De Hoge Raad is in zijn arrest van 20 april 2021, ECLI:NL:HR:2021:576, ingegaan op de beoordeling van verzoeken tot het oproepen en horen van getuigen door de feitenrechter, in de situatie dat zo’n verzoek betrekking heeft op een getuige ten aanzien van wie de verdediging het ondervragingsrecht nog niet heeft kunnen uitoefenen, terwijl deze getuige al - in het vooronderzoek of anderszins - een verklaring heeft afgelegd met een belastende strekking. In dit arrest heeft de Hoge Raad onder meer het volgende overwogen:

“2.8 De Hoge Raad heeft in zijn arrest van 1 juli 2014, ECLI:NL:HR:2014:1496 op hoofdlijnen uiteengezet op welke wijze de op grond van het Wetboek van Strafvordering geldende regels over het oproepen dan wel horen van door de verdediging opgegeven getuigen moeten worden uitgelegd. In aanvulling daarop heeft de Hoge Raad in het (...) arrest van 4 juli 2017, ECLI:NL:HR:2017:1015 uiteengezet welke eisen gelden met betrekking tot de onderbouwing van verzoeken van de verdediging tot het oproepen en horen van getuigen. De uitspraak van het EHRM in de zaak Keskin geeft aanleiding die eisen bij te stellen waar het gaat om getuigen die een verklaring met een belastende strekking hebben afgelegd.
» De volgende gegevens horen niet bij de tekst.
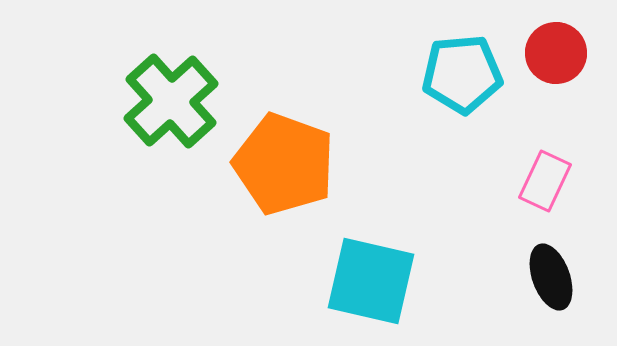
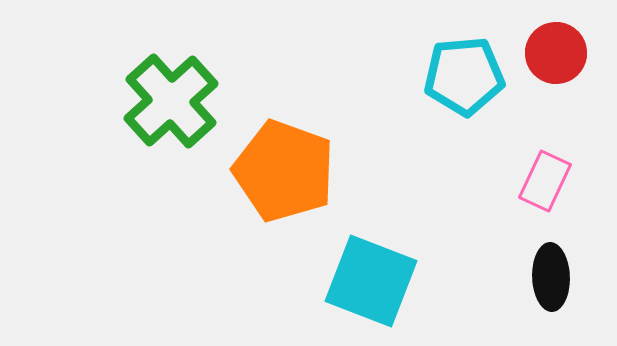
cyan pentagon: moved 2 px right, 2 px down
orange pentagon: moved 7 px down
black ellipse: rotated 18 degrees clockwise
cyan square: rotated 8 degrees clockwise
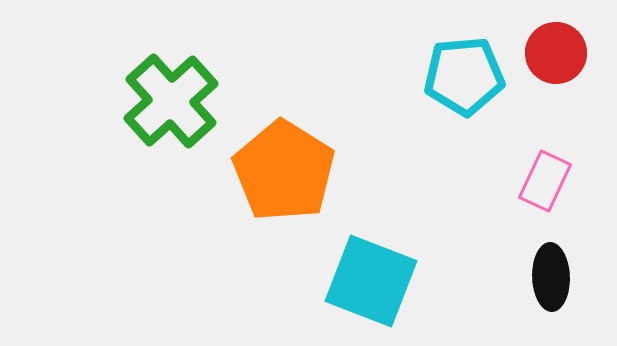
orange pentagon: rotated 12 degrees clockwise
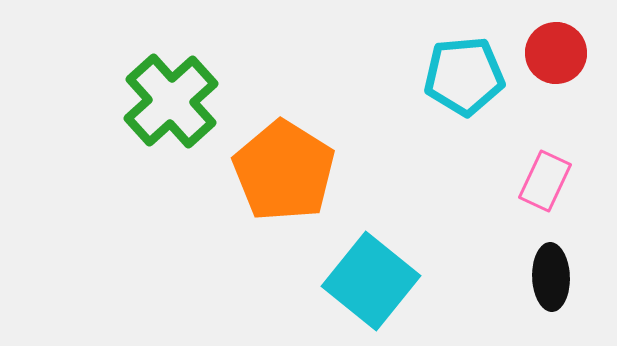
cyan square: rotated 18 degrees clockwise
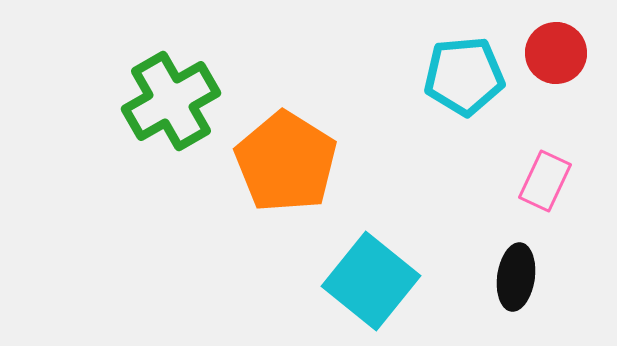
green cross: rotated 12 degrees clockwise
orange pentagon: moved 2 px right, 9 px up
black ellipse: moved 35 px left; rotated 10 degrees clockwise
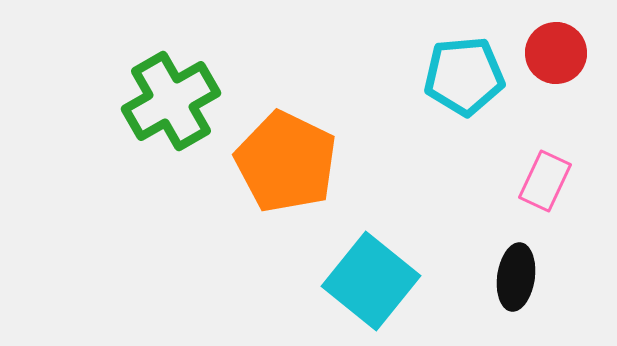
orange pentagon: rotated 6 degrees counterclockwise
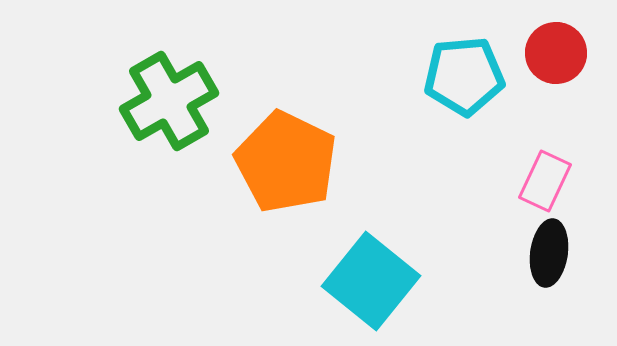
green cross: moved 2 px left
black ellipse: moved 33 px right, 24 px up
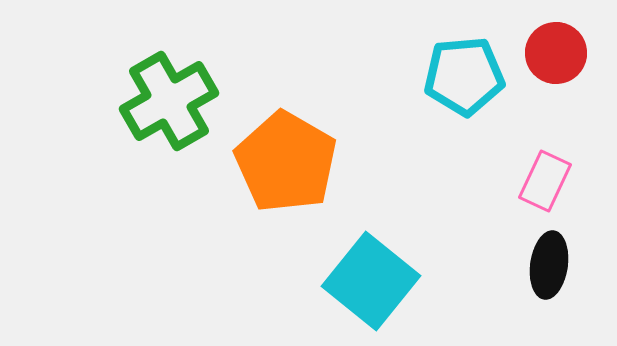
orange pentagon: rotated 4 degrees clockwise
black ellipse: moved 12 px down
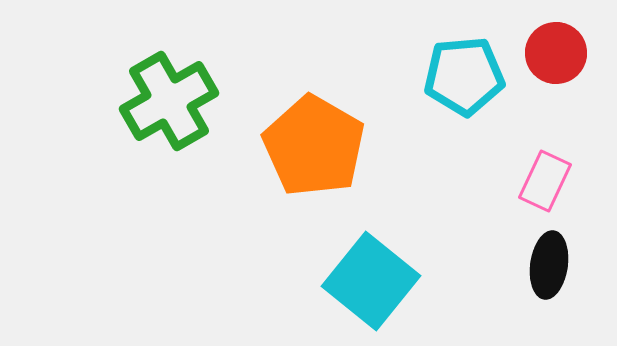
orange pentagon: moved 28 px right, 16 px up
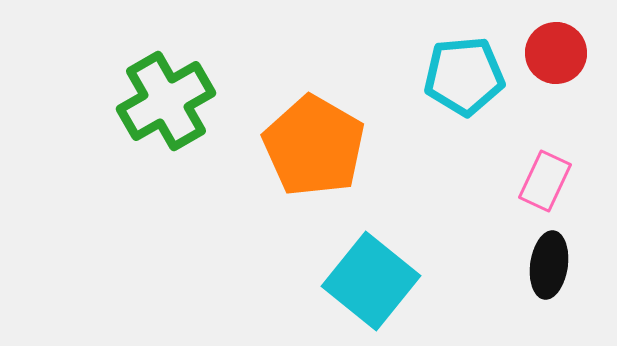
green cross: moved 3 px left
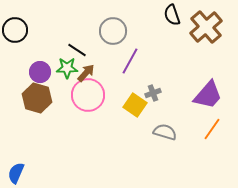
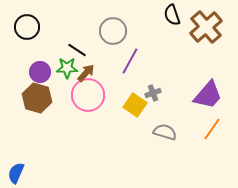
black circle: moved 12 px right, 3 px up
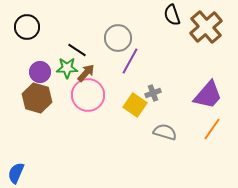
gray circle: moved 5 px right, 7 px down
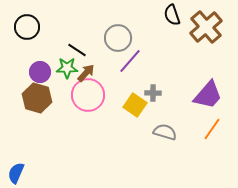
purple line: rotated 12 degrees clockwise
gray cross: rotated 21 degrees clockwise
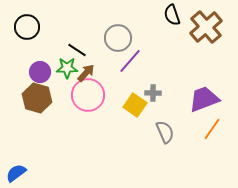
purple trapezoid: moved 4 px left, 4 px down; rotated 152 degrees counterclockwise
gray semicircle: rotated 50 degrees clockwise
blue semicircle: rotated 30 degrees clockwise
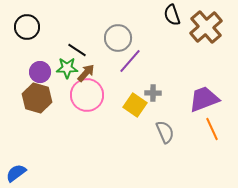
pink circle: moved 1 px left
orange line: rotated 60 degrees counterclockwise
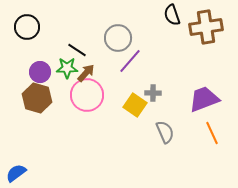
brown cross: rotated 32 degrees clockwise
orange line: moved 4 px down
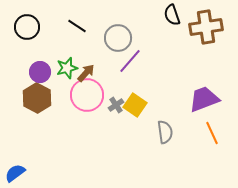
black line: moved 24 px up
green star: rotated 15 degrees counterclockwise
gray cross: moved 37 px left, 12 px down; rotated 35 degrees counterclockwise
brown hexagon: rotated 12 degrees clockwise
gray semicircle: rotated 15 degrees clockwise
blue semicircle: moved 1 px left
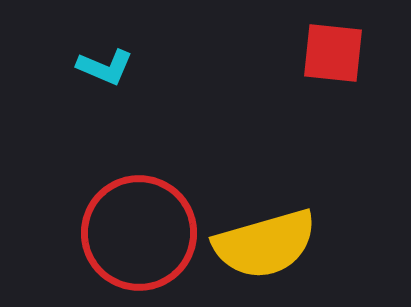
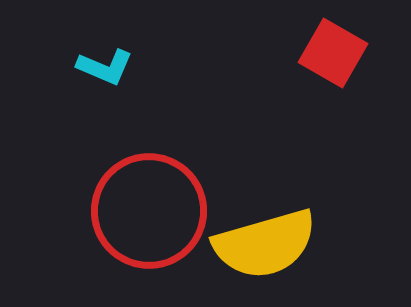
red square: rotated 24 degrees clockwise
red circle: moved 10 px right, 22 px up
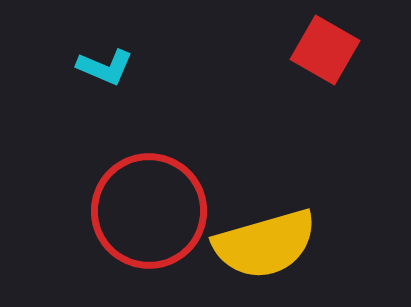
red square: moved 8 px left, 3 px up
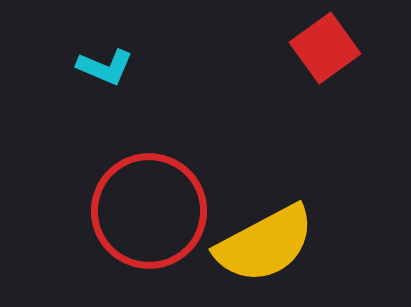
red square: moved 2 px up; rotated 24 degrees clockwise
yellow semicircle: rotated 12 degrees counterclockwise
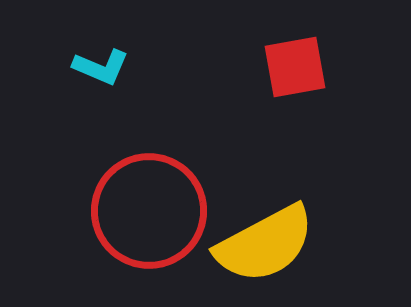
red square: moved 30 px left, 19 px down; rotated 26 degrees clockwise
cyan L-shape: moved 4 px left
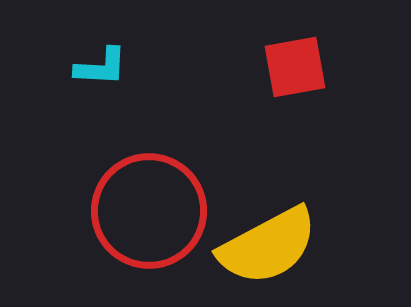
cyan L-shape: rotated 20 degrees counterclockwise
yellow semicircle: moved 3 px right, 2 px down
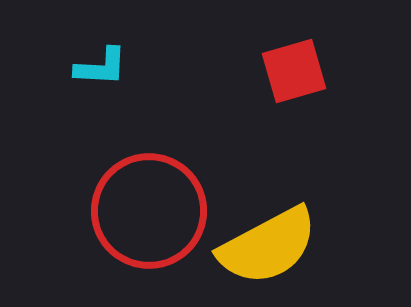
red square: moved 1 px left, 4 px down; rotated 6 degrees counterclockwise
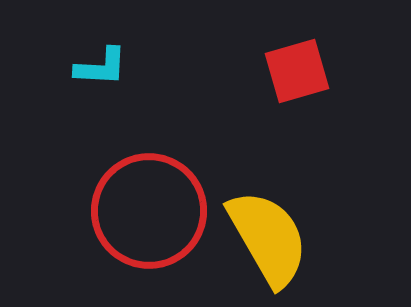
red square: moved 3 px right
yellow semicircle: moved 8 px up; rotated 92 degrees counterclockwise
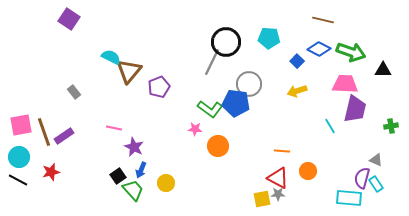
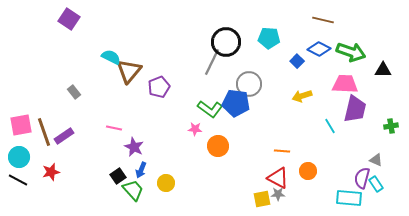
yellow arrow at (297, 91): moved 5 px right, 5 px down
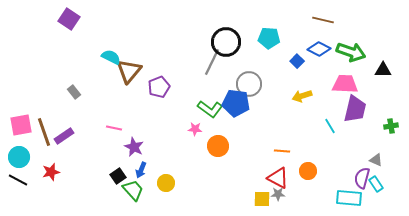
yellow square at (262, 199): rotated 12 degrees clockwise
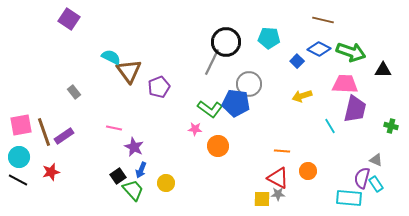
brown triangle at (129, 71): rotated 16 degrees counterclockwise
green cross at (391, 126): rotated 24 degrees clockwise
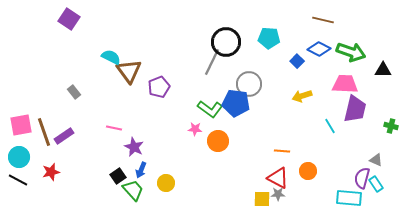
orange circle at (218, 146): moved 5 px up
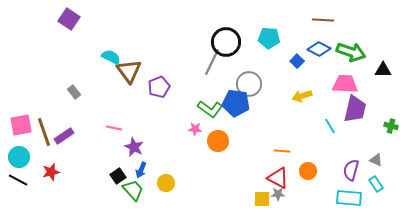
brown line at (323, 20): rotated 10 degrees counterclockwise
purple semicircle at (362, 178): moved 11 px left, 8 px up
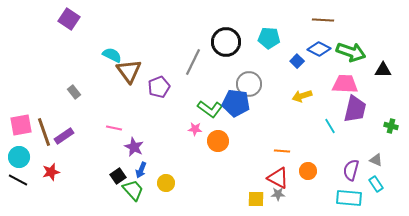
cyan semicircle at (111, 57): moved 1 px right, 2 px up
gray line at (212, 62): moved 19 px left
yellow square at (262, 199): moved 6 px left
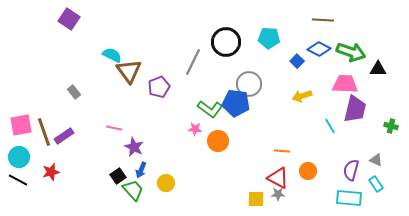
black triangle at (383, 70): moved 5 px left, 1 px up
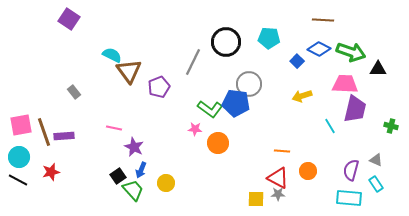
purple rectangle at (64, 136): rotated 30 degrees clockwise
orange circle at (218, 141): moved 2 px down
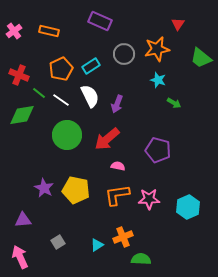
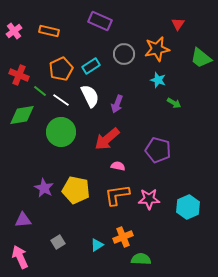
green line: moved 1 px right, 2 px up
green circle: moved 6 px left, 3 px up
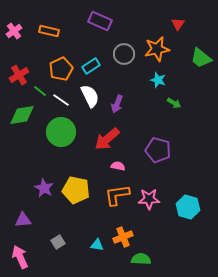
red cross: rotated 36 degrees clockwise
cyan hexagon: rotated 20 degrees counterclockwise
cyan triangle: rotated 40 degrees clockwise
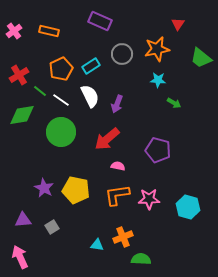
gray circle: moved 2 px left
cyan star: rotated 14 degrees counterclockwise
gray square: moved 6 px left, 15 px up
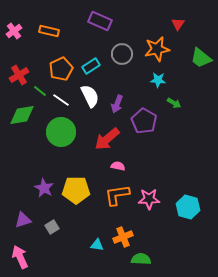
purple pentagon: moved 14 px left, 29 px up; rotated 15 degrees clockwise
yellow pentagon: rotated 12 degrees counterclockwise
purple triangle: rotated 12 degrees counterclockwise
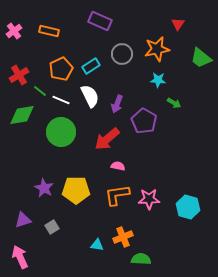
white line: rotated 12 degrees counterclockwise
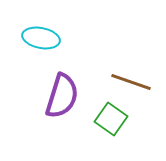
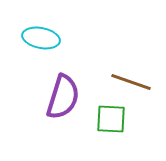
purple semicircle: moved 1 px right, 1 px down
green square: rotated 32 degrees counterclockwise
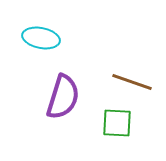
brown line: moved 1 px right
green square: moved 6 px right, 4 px down
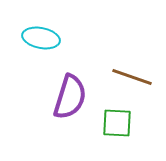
brown line: moved 5 px up
purple semicircle: moved 7 px right
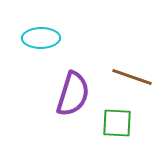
cyan ellipse: rotated 12 degrees counterclockwise
purple semicircle: moved 3 px right, 3 px up
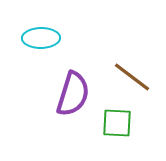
brown line: rotated 18 degrees clockwise
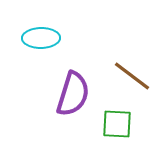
brown line: moved 1 px up
green square: moved 1 px down
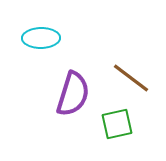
brown line: moved 1 px left, 2 px down
green square: rotated 16 degrees counterclockwise
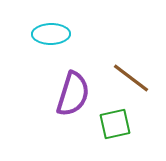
cyan ellipse: moved 10 px right, 4 px up
green square: moved 2 px left
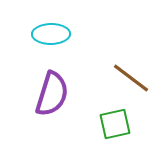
purple semicircle: moved 21 px left
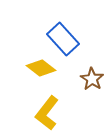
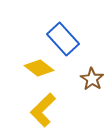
yellow diamond: moved 2 px left
yellow L-shape: moved 4 px left, 3 px up; rotated 8 degrees clockwise
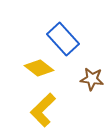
brown star: rotated 25 degrees counterclockwise
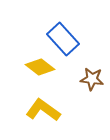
yellow diamond: moved 1 px right, 1 px up
yellow L-shape: rotated 80 degrees clockwise
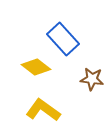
yellow diamond: moved 4 px left
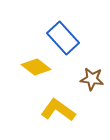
blue rectangle: moved 1 px up
yellow L-shape: moved 15 px right
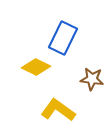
blue rectangle: rotated 68 degrees clockwise
yellow diamond: rotated 12 degrees counterclockwise
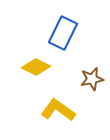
blue rectangle: moved 5 px up
brown star: rotated 20 degrees counterclockwise
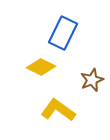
yellow diamond: moved 5 px right
brown star: moved 1 px down; rotated 10 degrees counterclockwise
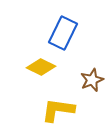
yellow L-shape: rotated 28 degrees counterclockwise
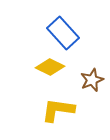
blue rectangle: rotated 68 degrees counterclockwise
yellow diamond: moved 9 px right
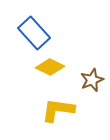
blue rectangle: moved 29 px left
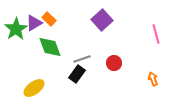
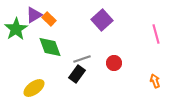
purple triangle: moved 8 px up
orange arrow: moved 2 px right, 2 px down
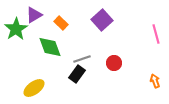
orange rectangle: moved 12 px right, 4 px down
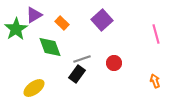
orange rectangle: moved 1 px right
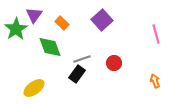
purple triangle: rotated 24 degrees counterclockwise
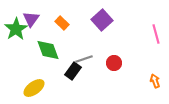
purple triangle: moved 3 px left, 4 px down
green diamond: moved 2 px left, 3 px down
gray line: moved 2 px right
black rectangle: moved 4 px left, 3 px up
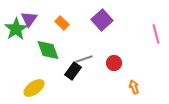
purple triangle: moved 2 px left
orange arrow: moved 21 px left, 6 px down
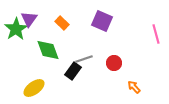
purple square: moved 1 px down; rotated 25 degrees counterclockwise
orange arrow: rotated 24 degrees counterclockwise
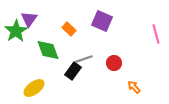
orange rectangle: moved 7 px right, 6 px down
green star: moved 2 px down
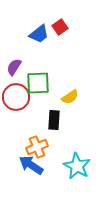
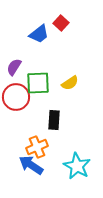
red square: moved 1 px right, 4 px up; rotated 14 degrees counterclockwise
yellow semicircle: moved 14 px up
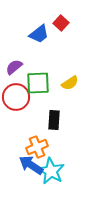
purple semicircle: rotated 18 degrees clockwise
cyan star: moved 26 px left, 5 px down
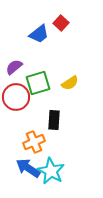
green square: rotated 15 degrees counterclockwise
orange cross: moved 3 px left, 5 px up
blue arrow: moved 3 px left, 3 px down
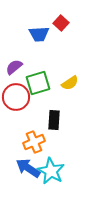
blue trapezoid: rotated 35 degrees clockwise
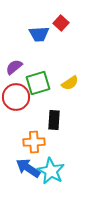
orange cross: rotated 20 degrees clockwise
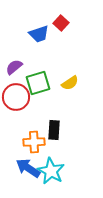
blue trapezoid: rotated 15 degrees counterclockwise
black rectangle: moved 10 px down
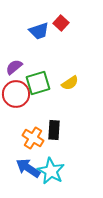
blue trapezoid: moved 3 px up
red circle: moved 3 px up
orange cross: moved 1 px left, 4 px up; rotated 35 degrees clockwise
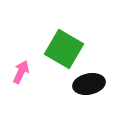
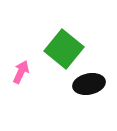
green square: rotated 9 degrees clockwise
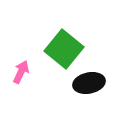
black ellipse: moved 1 px up
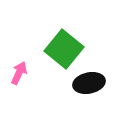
pink arrow: moved 2 px left, 1 px down
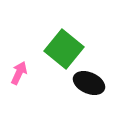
black ellipse: rotated 36 degrees clockwise
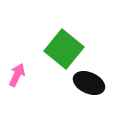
pink arrow: moved 2 px left, 2 px down
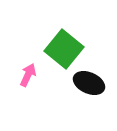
pink arrow: moved 11 px right
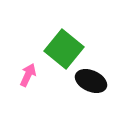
black ellipse: moved 2 px right, 2 px up
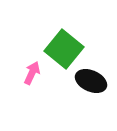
pink arrow: moved 4 px right, 2 px up
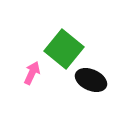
black ellipse: moved 1 px up
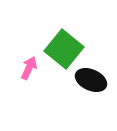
pink arrow: moved 3 px left, 5 px up
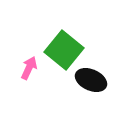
green square: moved 1 px down
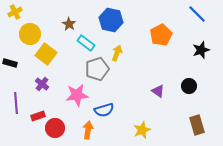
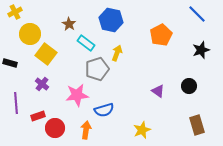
orange arrow: moved 2 px left
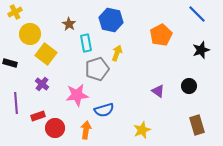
cyan rectangle: rotated 42 degrees clockwise
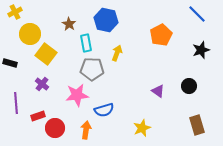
blue hexagon: moved 5 px left
gray pentagon: moved 5 px left; rotated 20 degrees clockwise
yellow star: moved 2 px up
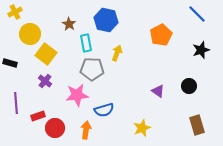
purple cross: moved 3 px right, 3 px up
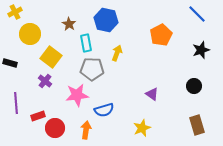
yellow square: moved 5 px right, 3 px down
black circle: moved 5 px right
purple triangle: moved 6 px left, 3 px down
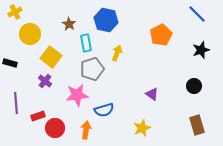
gray pentagon: rotated 20 degrees counterclockwise
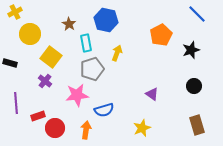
black star: moved 10 px left
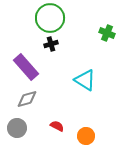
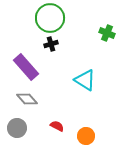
gray diamond: rotated 65 degrees clockwise
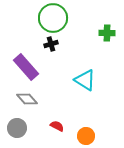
green circle: moved 3 px right
green cross: rotated 21 degrees counterclockwise
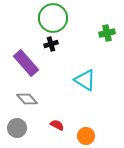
green cross: rotated 14 degrees counterclockwise
purple rectangle: moved 4 px up
red semicircle: moved 1 px up
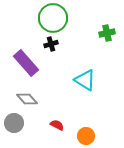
gray circle: moved 3 px left, 5 px up
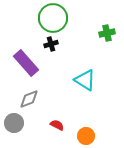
gray diamond: moved 2 px right; rotated 70 degrees counterclockwise
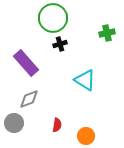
black cross: moved 9 px right
red semicircle: rotated 72 degrees clockwise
2.9.1 De motiveringsplicht die in het genoemde arrest van 4 juli 2017 door de Hoge Raad is geformuleerd, houdt in dat de verdediging ten aanzien van iedere door haar opgegeven getuige moet toelichten waarom het horen van deze getuige van belang is voor enige in de strafzaak op grond van artikel 348 en 350 Sv te nemen beslissing. Aan dit motiveringsvereiste ligt ten grondslag dat de rechter in staat wordt gesteld de relevantie van het verzoek te beoordelen, mede in het licht van de onderzoeksbevindingen zoals deze zich op het moment van het verzoek in het dossier bevinden. Ook draagt dat vereiste eraan bij dat de rechter zo vroegtijdig mogelijk het recht op een eerlijk proces in de zin van artikel 6 lid 1 EVRM bij de beoordeling van het verzoek kan betrekken.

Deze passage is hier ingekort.